Benjamin van Well und Liu Lingshan haben sich in Dahlem kennengelernt – heute leben sie mit ihrer Tochter in Peking

16.11.2015

Liu Lingshan und Benjamin van Well mit ihrer Tochter Meihan.

Liu Lingshan und Benjamin van Well mit ihrer Tochter Meihan.
Bildquelle: Privat

Meihan trägt im Kindergarten ein T-Shirt der Freien Universität.

Meihan trägt im Kindergarten ein T-Shirt der Freien Universität.
Bildquelle: Privat

Vor elf Jahren haben sich Benjamin van Well und Liu Lingshan an der Freien Universität kennengelernt – ausgerechnet in einem Seminar zu Lessings Dramen. Anstelle eines bürgerlichen Trauerspiels stand bei den beiden allerdings bald die ganz große Liebe auf dem Programm. Mittlerweile ist das deutsch-chinesische Paar seit sechs Jahren verheiratet.
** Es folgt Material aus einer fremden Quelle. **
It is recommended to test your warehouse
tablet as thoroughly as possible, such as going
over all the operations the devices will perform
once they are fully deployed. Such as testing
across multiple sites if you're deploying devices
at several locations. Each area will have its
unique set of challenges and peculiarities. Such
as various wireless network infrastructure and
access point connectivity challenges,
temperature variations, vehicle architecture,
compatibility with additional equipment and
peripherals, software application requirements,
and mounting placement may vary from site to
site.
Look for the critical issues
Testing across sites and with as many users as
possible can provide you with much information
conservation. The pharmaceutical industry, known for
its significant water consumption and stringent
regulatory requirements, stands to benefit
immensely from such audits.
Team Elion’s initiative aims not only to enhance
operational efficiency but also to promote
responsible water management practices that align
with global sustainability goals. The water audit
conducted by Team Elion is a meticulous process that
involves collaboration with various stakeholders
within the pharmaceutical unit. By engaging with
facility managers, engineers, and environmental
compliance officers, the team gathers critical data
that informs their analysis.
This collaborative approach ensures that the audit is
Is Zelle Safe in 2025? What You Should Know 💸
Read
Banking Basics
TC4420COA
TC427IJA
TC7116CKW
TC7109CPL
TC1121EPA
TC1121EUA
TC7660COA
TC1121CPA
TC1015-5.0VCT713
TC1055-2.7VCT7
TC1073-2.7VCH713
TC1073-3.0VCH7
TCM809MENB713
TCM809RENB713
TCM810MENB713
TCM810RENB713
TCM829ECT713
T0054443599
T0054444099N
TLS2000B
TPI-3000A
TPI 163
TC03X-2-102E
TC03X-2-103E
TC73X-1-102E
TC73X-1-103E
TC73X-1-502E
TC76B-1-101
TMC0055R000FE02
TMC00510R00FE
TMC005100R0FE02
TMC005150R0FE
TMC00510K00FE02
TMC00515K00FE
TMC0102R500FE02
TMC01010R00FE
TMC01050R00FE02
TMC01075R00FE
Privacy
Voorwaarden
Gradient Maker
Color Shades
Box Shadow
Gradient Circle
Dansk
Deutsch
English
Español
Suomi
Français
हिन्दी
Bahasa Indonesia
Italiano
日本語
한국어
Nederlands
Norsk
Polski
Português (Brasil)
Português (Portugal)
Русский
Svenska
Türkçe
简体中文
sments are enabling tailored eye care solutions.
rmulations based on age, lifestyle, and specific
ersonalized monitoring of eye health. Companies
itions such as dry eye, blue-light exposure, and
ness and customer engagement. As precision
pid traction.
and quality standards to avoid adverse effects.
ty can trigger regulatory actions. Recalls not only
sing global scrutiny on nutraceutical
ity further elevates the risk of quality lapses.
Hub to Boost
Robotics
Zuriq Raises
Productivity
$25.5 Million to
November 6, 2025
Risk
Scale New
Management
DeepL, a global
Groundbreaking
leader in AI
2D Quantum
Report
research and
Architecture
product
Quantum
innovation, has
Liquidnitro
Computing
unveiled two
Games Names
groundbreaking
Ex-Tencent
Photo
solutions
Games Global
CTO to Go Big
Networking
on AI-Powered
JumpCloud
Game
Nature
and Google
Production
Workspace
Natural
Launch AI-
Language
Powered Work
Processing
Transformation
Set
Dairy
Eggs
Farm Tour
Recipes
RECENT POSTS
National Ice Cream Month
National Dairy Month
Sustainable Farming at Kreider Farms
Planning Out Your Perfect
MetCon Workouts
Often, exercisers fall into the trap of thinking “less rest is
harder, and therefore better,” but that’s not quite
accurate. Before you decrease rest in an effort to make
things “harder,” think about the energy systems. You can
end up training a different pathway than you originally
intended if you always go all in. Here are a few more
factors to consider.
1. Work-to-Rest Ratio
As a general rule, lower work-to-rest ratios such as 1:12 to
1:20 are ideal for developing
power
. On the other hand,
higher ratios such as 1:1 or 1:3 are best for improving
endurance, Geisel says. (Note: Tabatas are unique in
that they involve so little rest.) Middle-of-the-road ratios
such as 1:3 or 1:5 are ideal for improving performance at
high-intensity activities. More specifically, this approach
Die Geschichte von Liu Lingshan und Benjamin van Well beginnt in der niedersächsischen Provinz. Es ist August 2003, als die Pekingerin Lingshan beschließt, nach Deutschland zu ziehen. In China hat sie gerade ein Grafikdesign-Studium abgeschlossen, doch die Aussicht, dort in einer Agentur zu arbeiten, reizt sie nicht. Sie will in Deutschland Germanistik studieren. Lingshan bewirbt sich und bekommt eine Zusage von der Uni Braunschweig. Von der niedersächsischen Stadt hatte Lingshan bis dahin noch nie etwas gehört, und als sie dort ankommt, ist der Kulturschock groß. Der Wechsel von der 20-Millionen-Metropole in das nicht mal 250 000 Einwohner große Braunschweig macht ihr zu schaffen. Nach ihrer Ankunft ist ihr klar: Sie muss hier schnell wieder weg, in eine größere Stadt.

Berlin, Berlin

Im Frühjahr 2004 zieht sie nach Berlin und wechselt an die Freie Universität. Dort studiert Benjamin van Well schon seit einer Weile Deutsch auf Lehramt. In einem Seminar zu Lessings Dramen begegnen sich die beiden zum ersten Mal, bei einem Theaterbesuch mit dem Seminar lernen sie sich näher kennen. Kurze Zeit später sind sie ein Paar.

2008 schließen die beiden ihr Studium ab. Benjamin van Well macht sein Referendariat an einer Berliner Schule, Liu Lingshan arbeitet für eine Consulting-Firma. Nach dem Ende seines Referendariats 2011 sucht Benjamin van Well parallel in Deutschland und in China nach Jobs. 2006 war er zum ersten Mal im Land der Mitte, das ihn sofort fasziniert hat: „Mir hat China sehr gut gefallen, vor allem die Stadt Peking. Es ist eine ganz besondere Atmosphäre dort.“

Guter Start in Peking

Die Jobsuche verläuft gleich doppelt erfolgreich: Er erhält ein Angebot, an einem Pekinger Institut Deutsch als Fremdsprache zu unterrichten. Gleichzeitig bekommt er die Zusage von einer Berliner Privatschule. „Da mussten wir nicht lange überlegen“, sagt Benjamin van Well. „China klang einfach interessanter.“ Dann musste alles schnell gehen, innerhalb von zwei Wochen zog er von Berlin nach Peking. Seine Frau fand Arbeit bei einer Consulting-Firma für deutsch-chinesische Industrieberatung und Kulturvermittlung. Später wechselte sie zu einer Firma, die internationale Theaterspiele organisiert.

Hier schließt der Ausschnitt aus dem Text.